*** RECORDS SHOWN Section Begins ***

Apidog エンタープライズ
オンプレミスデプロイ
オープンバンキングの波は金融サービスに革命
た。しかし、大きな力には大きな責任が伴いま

*** RECORDS SHOWN Section Ends ***
*** RECORDS SHOWN Section Begins ***

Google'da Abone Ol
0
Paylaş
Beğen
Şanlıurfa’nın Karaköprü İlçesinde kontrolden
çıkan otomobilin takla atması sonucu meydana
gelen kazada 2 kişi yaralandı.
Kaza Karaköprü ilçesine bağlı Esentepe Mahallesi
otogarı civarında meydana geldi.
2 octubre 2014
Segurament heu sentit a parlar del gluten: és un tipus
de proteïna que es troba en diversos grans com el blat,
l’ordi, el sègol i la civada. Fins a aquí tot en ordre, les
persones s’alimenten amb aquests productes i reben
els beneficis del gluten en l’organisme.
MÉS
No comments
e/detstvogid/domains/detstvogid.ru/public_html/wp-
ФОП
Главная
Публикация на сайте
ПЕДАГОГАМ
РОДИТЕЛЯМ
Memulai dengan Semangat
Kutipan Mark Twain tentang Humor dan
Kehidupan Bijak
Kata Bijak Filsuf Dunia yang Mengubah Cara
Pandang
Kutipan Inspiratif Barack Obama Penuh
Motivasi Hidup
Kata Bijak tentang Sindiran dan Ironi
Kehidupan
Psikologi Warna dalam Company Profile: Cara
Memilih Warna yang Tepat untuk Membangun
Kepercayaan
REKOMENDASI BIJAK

*** RECORDS SHOWN Section Ends ***
*** RECORDS SHOWN Section Begins ***

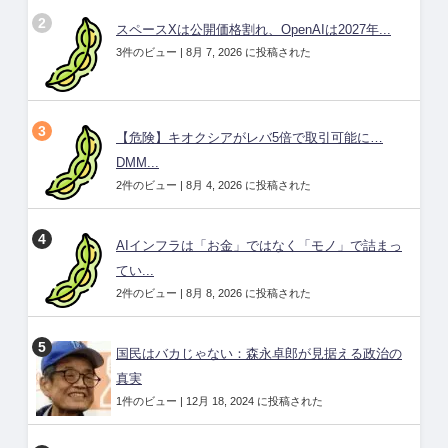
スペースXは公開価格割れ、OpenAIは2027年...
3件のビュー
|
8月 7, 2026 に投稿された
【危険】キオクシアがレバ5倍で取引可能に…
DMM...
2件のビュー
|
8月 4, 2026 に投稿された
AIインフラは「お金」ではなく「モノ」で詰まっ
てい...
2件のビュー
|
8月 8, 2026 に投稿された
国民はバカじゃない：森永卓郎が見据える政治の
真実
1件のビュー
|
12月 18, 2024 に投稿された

*** RECORDS SHOWN Section Ends ***

» **PROBLEM DESCRIPTION**
Only the lines above starting at the one containing "gelen kazada 2 kişi yaralandı." and ending at the one containing "REKOMENDASI BIJAK", both included, are to be returned, exactly as they read.

» **TASK RESULT**
gelen kazada 2 kişi yaralandı.
Kaza Karaköprü ilçesine bağlı Esentepe Mahallesi
otogarı civarında meydana geldi.
2 octubre 2014
Segurament heu sentit a parlar del gluten: és un tipus
de proteïna que es troba en diversos grans com el blat,
l’ordi, el sègol i la civada. Fins a aquí tot en ordre, les
persones s’alimenten amb aquests productes i reben
els beneficis del gluten en l’organisme.
MÉS
No comments
e/detstvogid/domains/detstvogid.ru/public_html/wp-
ФОП
Главная
Публикация на сайте
ПЕДАГОГАМ
РОДИТЕЛЯМ
Memulai dengan Semangat
Kutipan Mark Twain tentang Humor dan
Kehidupan Bijak
Kata Bijak Filsuf Dunia yang Mengubah Cara
Pandang
Kutipan Inspiratif Barack Obama Penuh
Motivasi Hidup
Kata Bijak tentang Sindiran dan Ironi
Kehidupan
Psikologi Warna dalam Company Profile: Cara
Memilih Warna yang Tepat untuk Membangun
Kepercayaan
REKOMENDASI BIJAK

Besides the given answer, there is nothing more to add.